I am trying to find a rifle that will fire this ammo

I acquired some ammo a while back and I have no clue what caliber it is. It is a bit bigger than the 7.65 x 54mm that I got at the same time, it is in brown paper packages that hold about 12 - 15 rounds. The round itself, casing and all, is 2 1/2 - 3 inches long, copper in color and the bullet tip is painted yellow.

I know this description probably describes about every rifle round you can think of but any idea what caliber?
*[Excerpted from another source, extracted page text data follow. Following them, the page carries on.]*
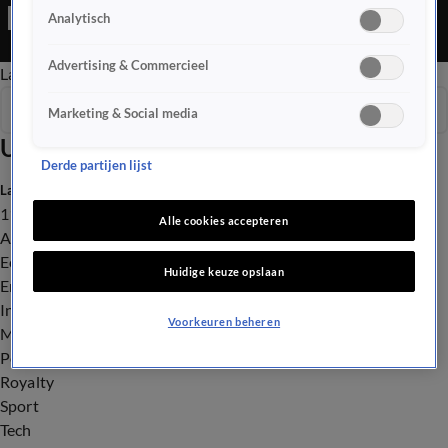
Editie is een Nieuws programma
Analytisch
Advertising & Commercieel
Late Editie
Ochtend Editie
Vroege Editie
Het Weer
Seizoen 2025
Marketing & Social media
Uitzendingen
Derde partijen lijst
Laatste nieuws
112
Alle cookies accepteren
Advies & Tips
Economie
Huidige keuze opslaan
Entertainment
Infrastructuur
Voorkeuren beheren
Milieu en Gezondheid
Politiek
Royalty
Sport
Tech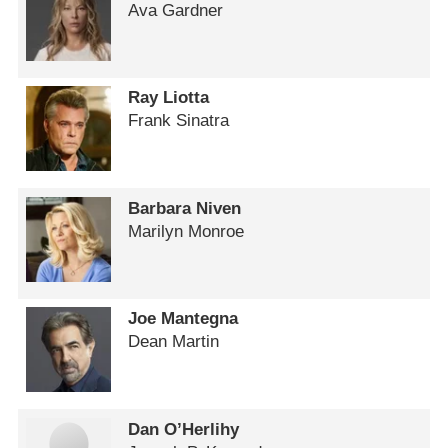
Ava Gardner
Ray Liotta
Frank Sinatra
Barbara Niven
Marilyn Monroe
Joe Mantegna
Dean Martin
Dan O’Herlihy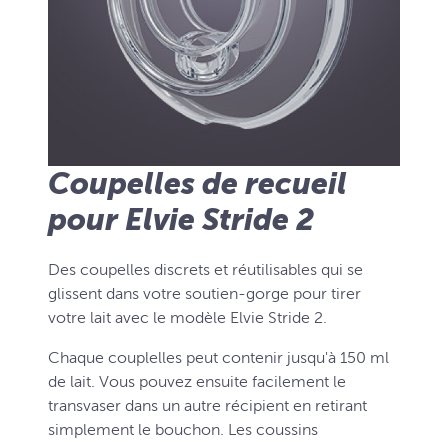
Coupelles de recueil
pour Elvie Stride 2
Des coupelles discrets et réutilisables qui se
glissent dans votre soutien-gorge pour tirer
votre lait avec le modèle Elvie Stride 2.
Chaque couplelles peut contenir jusqu'à 150 ml
de lait. Vous pouvez ensuite facilement le
transvaser dans un autre récipient en retirant
simplement le bouchon. Les coussins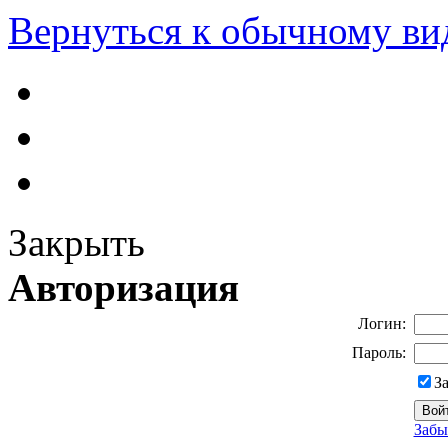
Вернуться к обычному ви
Закрыть
Авторизация
Логин:
Пароль:
З
Забы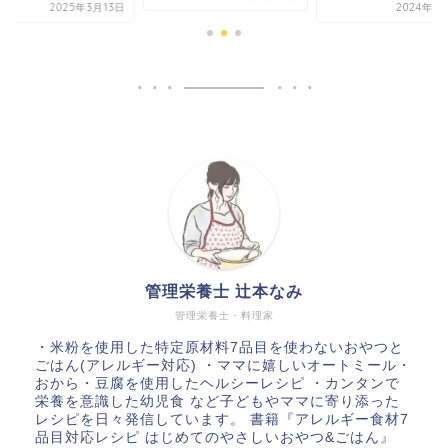
2025年3月13日
2024年8
管理栄養士 辻本なみ
管理栄養士・料理家
・米粉を使用した特定原材料7品目を使わないおやつと
ごはん(アレルギー対応) ・ママに嬉しいオートミール・
おから・豆腐を使用したヘルシーレシピ ・カンタンで
栄養を意識した幼児食 など子どもやママに寄り添った
レシピを日々発信しています。 書籍『アレルギー食材7
品目対応レシピ はじめてのやさしいおやつ&ごはん』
If there is any way to get pictures on here, let me know and I'll put some up


----------



## Wyomingpredator (Oct 16, 2007)

my guess is military ball ammo if you can take a pic of it beside the 7.65 it would aybe be easier


----------



## Wyomingpredator (Oct 16, 2007)

my guess is military ball ammo if you can take a pic of it beside the 7.65 it would aybe be easier


----------



## RednceckinRookie (Mar 16, 2008)

how do i get the picture on here?


----------



## varmit b gone (Jan 31, 2008)

Take the picture and upload it to your compooper. Hit the post reply button and in the right hand corner of you sreen there will be an upload picture button. Once you get to that screen hit browse. This will take you to anouther screen with all your profiles and stuff. Find your pics you uploaded and double click on that pic. That will put that on the upload pic screen and then hit send. wait till it loads and then it will show the pic with 2 options. upload pic:standard or upload pic and add anouther. Unless you plan on adding anouther hit the first one and it will have the pic on you post. Wow, I need to breathe now.


----------



## RednceckinRookie (Mar 16, 2008)

ok i will get it up tomorrow


----------